Las piernas de Paula se aflojaron. Pedro la sostuvo por la cintura sin dejar de acariciarla, al mismo ritmo pausado y resuelto, agónico para los dos, una mezcla explosiva, salvaje e incoherente... una mezcla impresionante.


Cuánto la deseaba...


Ardieron... Él estaba recibiendo el mayor de los placeres: Paula retorciéndose entre sus brazos... 


No existía nada comparable a tal belleza.


Nada. Jamás había experimentado tal estado de satisfacción, por tocarla, por exprimirla entre los dedos, por conducirla al paraíso...


Pedro se enajenó, jadeó y se mordió el labio. 


Tiró de la camiseta por la espalda, la estrujó, sin soltar a Paula, para deleitarse con la imagen de sus senos erectos estirando la tela. No, no había nada más hermoso que ella en ese preciso momento. Y no quería parar. Sabía que ella comenzaba a perecer, lo sentía en su propia piel, pero no quería detenerse.


Y Paula estalló.


—¡Pedro! —gritó, sufriendo los espasmos del increíble éxtasis que la poseyó.


Le clavó las uñas en las piernas, se curvó, le ofreció los senos sin pretenderlo... Él se estremeció, empujó las caderas contra las suyas y se restregó unos segundos, sin poder evitarlo, pero se frenó a tiempo de hacer el peor ridículo de su vida.


Cuando ella se relajó, exhausta y deliciosamente ruborizada, Pedro retiró la mano de su cuerpo, la cogió en brazos y la transportó al dormitorio.


Necesitaba distraerse, por lo que le peinó los cabellos. Se dio cuenta de lo cotidiano de esa escena y de lo mucho que le gustaba que Paula estuviera en su habitación, en su cama, sentada entre sus piernas, mientras él le cepillaba la melena recién lavada.

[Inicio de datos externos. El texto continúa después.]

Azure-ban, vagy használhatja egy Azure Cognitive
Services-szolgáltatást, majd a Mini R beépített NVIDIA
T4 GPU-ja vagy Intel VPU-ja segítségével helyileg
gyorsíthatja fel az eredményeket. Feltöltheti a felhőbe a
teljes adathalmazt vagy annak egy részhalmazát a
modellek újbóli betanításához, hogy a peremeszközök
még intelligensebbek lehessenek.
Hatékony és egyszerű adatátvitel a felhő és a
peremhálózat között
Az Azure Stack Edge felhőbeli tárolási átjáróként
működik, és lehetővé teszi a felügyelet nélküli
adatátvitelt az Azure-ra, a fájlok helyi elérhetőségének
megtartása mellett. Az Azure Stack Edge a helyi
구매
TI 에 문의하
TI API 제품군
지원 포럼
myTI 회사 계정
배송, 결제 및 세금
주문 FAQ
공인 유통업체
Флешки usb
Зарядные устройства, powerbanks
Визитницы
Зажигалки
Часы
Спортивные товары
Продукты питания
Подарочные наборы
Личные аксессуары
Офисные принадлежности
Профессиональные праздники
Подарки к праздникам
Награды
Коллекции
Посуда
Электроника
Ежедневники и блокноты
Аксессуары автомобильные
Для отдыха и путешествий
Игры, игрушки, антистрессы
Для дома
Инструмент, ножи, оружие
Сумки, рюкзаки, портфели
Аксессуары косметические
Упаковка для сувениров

Arrojó el peine a los almohadones, la rodeó por la cintura y la acomodó en su regazo. La besó en la cabeza, después, en la sien, con los párpados cerrados, aspirando su aroma primaveral. Había utilizado su champú, pero seguía oliendo a flores, a sol, a ella...

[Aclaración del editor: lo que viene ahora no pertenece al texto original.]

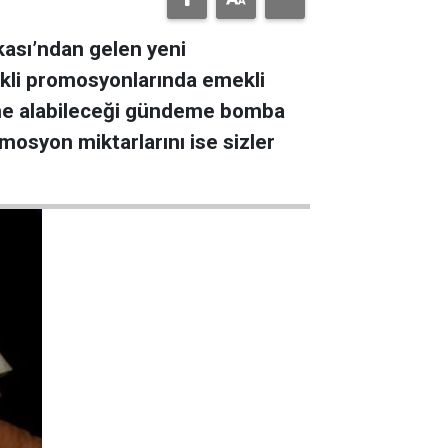
kası’ndan gelen yeni
ekli promosyonlarında emekli
eme alabileceği gündeme bomba
mosyon miktarlarını ise sizler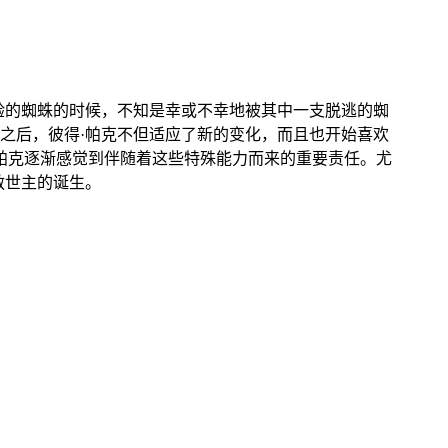
验的蜘蛛的时候，不知是幸或不幸地被其中一支脱逃的蜘
之后，彼得·帕克不但适应了新的变化，而且也开始喜欢
·帕克逐渐感觉到伴随着这些特殊能力而来的重要责任。尤
救世主的诞生。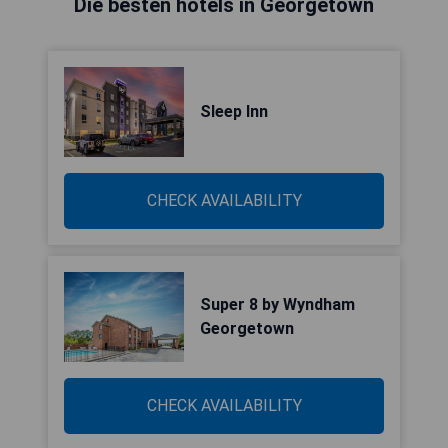
Die besten hotels in Georgetown
Sleep Inn
CHECK AVAILABILITY
Super 8 by Wyndham
Georgetown
CHECK AVAILABILITY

—¿Tienes hambre? —le preguntó él al oído, rozándolo con la punta de la lengua.


—Sí... —suspiró, temblorosa.


—Paula... —gimió, girando la cabeza.


Se miraron. Pedro se inclinó, hechizado por esos labios que pretendía devorar otra vez. Sin embargo, un rayo de lucidez lo atravesó y retrocedió.


Tenía que calmarse. Se levantó.


—Voy a preparar la comida.


—Lo haré yo —pronunció ella, sonrojada—. Tú deberías ducharte para entrar en calor —lo apuntó con el dedo índice.


Él se había quitado las zapatillas y los calcetines, pero nada más.


—Quería invitarte a comer en los muelles —se revolvió el pelo—. No sé qué habrá en la nevera —se dirigió al baño.


Estaba nervioso, cada segundo gozaba más por que Paula estuviera allí y, ahora, dispuesta a cocinar para él.


—Muy bien —sonrió ella—. Veré qué encuentro —salió del dormitorio y cerró tras de sí.